Efficiently process each unique permutation of a vector when number of unique elements in vector is much smaller than vector size

Question

In a program I need to apply a function in parallel to each unique permutation of a vector. The size of the vector is around N=15

I already have a function void parallel_for_each_permutation which I can use in combination with a std::set to only process each unique permutation exactly once.

This all works well for the general case. However, in my use case the number of unique elements k per vector is very limited, usually around k=4. This means that I'm currently wasting time constructing the same unique permutation over and over again, just to throw it away because it has already been processed.
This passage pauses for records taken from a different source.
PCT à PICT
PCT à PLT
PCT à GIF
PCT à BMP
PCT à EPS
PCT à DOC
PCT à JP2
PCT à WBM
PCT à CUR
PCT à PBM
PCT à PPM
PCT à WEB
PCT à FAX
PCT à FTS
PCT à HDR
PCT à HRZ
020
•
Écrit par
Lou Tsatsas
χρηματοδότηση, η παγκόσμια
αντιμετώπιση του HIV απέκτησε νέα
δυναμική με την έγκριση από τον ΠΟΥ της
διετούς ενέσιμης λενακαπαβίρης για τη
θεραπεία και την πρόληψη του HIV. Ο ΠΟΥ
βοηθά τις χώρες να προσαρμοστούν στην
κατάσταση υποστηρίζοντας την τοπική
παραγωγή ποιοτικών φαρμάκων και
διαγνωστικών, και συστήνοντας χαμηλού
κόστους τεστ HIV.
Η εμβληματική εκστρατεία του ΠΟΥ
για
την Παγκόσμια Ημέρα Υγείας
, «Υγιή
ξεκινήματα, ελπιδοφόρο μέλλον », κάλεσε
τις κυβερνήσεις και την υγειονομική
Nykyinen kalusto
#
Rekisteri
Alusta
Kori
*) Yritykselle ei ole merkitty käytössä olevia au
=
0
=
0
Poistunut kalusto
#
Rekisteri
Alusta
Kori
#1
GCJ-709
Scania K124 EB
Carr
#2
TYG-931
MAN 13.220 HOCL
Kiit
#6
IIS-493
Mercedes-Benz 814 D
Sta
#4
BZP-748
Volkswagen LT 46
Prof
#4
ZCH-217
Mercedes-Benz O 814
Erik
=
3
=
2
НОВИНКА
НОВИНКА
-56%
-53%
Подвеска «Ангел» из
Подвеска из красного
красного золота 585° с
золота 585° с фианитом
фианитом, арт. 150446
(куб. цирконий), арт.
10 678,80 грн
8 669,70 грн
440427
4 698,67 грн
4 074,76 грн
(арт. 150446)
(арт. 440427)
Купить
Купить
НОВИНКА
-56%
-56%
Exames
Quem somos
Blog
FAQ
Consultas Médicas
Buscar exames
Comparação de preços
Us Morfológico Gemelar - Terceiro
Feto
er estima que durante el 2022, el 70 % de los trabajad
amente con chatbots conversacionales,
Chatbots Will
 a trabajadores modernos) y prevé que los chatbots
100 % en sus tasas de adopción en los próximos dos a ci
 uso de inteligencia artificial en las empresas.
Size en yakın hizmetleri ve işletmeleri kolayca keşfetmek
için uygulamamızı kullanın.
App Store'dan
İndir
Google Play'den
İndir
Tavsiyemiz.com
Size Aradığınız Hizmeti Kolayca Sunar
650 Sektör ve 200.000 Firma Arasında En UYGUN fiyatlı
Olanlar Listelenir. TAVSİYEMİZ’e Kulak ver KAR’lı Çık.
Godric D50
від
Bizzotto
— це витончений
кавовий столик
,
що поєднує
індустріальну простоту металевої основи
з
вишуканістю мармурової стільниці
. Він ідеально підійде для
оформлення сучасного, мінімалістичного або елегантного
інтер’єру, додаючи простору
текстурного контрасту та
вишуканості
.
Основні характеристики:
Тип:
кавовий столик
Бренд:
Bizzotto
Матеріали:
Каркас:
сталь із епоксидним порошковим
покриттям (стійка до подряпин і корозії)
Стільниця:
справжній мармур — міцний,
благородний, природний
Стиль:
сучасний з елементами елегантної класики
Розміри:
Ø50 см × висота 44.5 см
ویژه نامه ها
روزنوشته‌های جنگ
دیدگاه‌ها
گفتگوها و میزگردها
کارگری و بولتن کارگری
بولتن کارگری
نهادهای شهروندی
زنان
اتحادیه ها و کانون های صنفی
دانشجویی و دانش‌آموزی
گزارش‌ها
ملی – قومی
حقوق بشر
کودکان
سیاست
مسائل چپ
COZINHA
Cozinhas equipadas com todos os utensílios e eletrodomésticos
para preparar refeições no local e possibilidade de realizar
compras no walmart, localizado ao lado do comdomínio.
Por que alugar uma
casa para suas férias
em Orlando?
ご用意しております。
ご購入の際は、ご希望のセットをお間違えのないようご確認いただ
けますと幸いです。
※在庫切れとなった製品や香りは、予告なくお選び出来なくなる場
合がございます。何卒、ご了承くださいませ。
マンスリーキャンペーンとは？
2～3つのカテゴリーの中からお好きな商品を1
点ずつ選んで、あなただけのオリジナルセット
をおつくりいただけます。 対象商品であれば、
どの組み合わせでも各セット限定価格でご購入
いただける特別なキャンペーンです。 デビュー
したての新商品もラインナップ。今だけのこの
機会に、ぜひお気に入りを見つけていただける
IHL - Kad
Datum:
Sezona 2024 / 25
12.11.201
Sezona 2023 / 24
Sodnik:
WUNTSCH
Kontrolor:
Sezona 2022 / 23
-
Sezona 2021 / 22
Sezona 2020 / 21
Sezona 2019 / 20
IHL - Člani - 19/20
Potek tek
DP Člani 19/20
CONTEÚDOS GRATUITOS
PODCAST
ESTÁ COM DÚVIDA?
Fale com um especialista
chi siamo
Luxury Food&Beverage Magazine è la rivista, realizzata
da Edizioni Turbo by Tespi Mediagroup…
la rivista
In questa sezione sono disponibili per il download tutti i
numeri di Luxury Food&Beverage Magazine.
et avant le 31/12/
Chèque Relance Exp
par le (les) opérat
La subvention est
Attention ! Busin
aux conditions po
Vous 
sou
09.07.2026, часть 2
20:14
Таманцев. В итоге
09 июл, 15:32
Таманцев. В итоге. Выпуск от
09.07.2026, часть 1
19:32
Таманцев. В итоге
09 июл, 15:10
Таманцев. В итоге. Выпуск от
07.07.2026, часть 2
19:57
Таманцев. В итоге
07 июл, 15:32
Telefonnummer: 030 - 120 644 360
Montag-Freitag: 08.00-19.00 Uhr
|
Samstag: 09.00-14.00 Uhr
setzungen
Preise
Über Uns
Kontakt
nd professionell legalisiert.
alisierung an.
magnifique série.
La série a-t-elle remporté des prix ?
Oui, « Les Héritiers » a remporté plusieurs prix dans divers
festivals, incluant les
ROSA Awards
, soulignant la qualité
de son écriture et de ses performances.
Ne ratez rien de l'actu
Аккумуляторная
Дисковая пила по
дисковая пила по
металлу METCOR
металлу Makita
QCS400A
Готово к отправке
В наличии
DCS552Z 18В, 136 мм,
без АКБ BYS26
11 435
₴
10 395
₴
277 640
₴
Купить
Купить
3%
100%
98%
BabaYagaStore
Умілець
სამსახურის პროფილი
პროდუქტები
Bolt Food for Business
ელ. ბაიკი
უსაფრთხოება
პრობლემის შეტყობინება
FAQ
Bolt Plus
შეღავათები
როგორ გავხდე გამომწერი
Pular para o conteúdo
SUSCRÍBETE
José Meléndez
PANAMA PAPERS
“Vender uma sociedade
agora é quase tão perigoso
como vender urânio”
Is it possible to process all unique permutations in this special case, without constructing all N! permutations?

Example use-case:

#include <algorithm>
#include <thread>
#include <vector>
#include <mutex>
#include <numeric>
#include <set>
#include <iostream>

template<class Container1, class Container2>
struct Comp{
    //compare element-wise less than
    bool operator()(const Container1& l, const Container2& r) const{
        auto pair = std::mismatch(l.begin(), l.end(), r.begin());
        if(pair.first == l.end() && pair.second == r.end())
            return false;
        return *(pair.first) < *(pair.second);
    }
};

template<class Container, class Func>
void parallel_for_each_permutation(const Container& container, int num_threads, Func func){
    auto ithPermutation = [](int n, size_t i) -> std::vector<size_t>{
        // https://stackoverflow.com/questions/7918806/finding-n-th-permutation-without-computing-others
        std::vector<size_t> fact(n);
        std::vector<size_t> perm(n);

        fact[0] = 1;
        for(int k = 1; k < n; k++)
            fact[k] = fact[k-1] * k;

        for(int k = 0; k < n; k++){
            perm[k] = i / fact[n-1-k];
            i = i % fact[n-1-k];
        }

        for(int k = n-1; k > 0; k--){
            for(int j = k-1; j >= 0; j--){
                if(perm[j] <= perm[k])
                    perm[k]++;
            }
        }

        return perm;
    };

    size_t totalNumPermutations = 1;
    for(size_t i = 1; i <= container.size(); i++)
        totalNumPermutations *= i;

    std::vector<std::thread> threads;

    for(int threadId = 0; threadId < num_threads; threadId++){
        threads.emplace_back([&, threadId](){
            const size_t firstPerm = size_t(float(threadId) * totalNumPermutations / num_threads);
            const size_t last_excl = std::min(totalNumPermutations, size_t(float(threadId+1) * totalNumPermutations / num_threads));

            Container permutation(container);

            auto permIndices = ithPermutation(container.size(), firstPerm);

            size_t count = firstPerm;
            do{
                for(int i = 0; i < int(permIndices.size()); i++){
                    permutation[i] = container[permIndices[i]];
                }

                func(threadId, permutation);
                std::next_permutation(permIndices.begin(), permIndices.end());
                ++count;
            }while(count < last_excl);
        });
    }

    for(auto& thread : threads)
        thread.join();
}

template<class Container, class Func>
void parallel_for_each_unique_permutation(const Container& container, Func func){
    using Comparator = Comp<Container, Container>;
    constexpr int numThreads = 4;

    std::set<Container, Comparator> uniqueProcessedPermutations(Comparator{});
    std::mutex m;

    parallel_for_each_permutation(
        container,
        numThreads,
        [&](int threadId, const auto& permutation){

            {
                std::lock_guard<std::mutex> lg(m);
                if(uniqueProcessedPermutations.count(permutation) > 0){
                    return;
                }else{
                    uniqueProcessedPermutations.insert(permutation);
                }
            }

            func(permutation);
        }
    );
}

int main(){
    std::vector<int> vector1{1,1,1,1,2,3,2,2,3,3,1};

    auto func = [](const auto& vec){return;};

    parallel_for_each_unique_permutation(vector1, func);
}

Answer 1

The permutations you have to work with are known in the field of combinatorics as multiset permutations .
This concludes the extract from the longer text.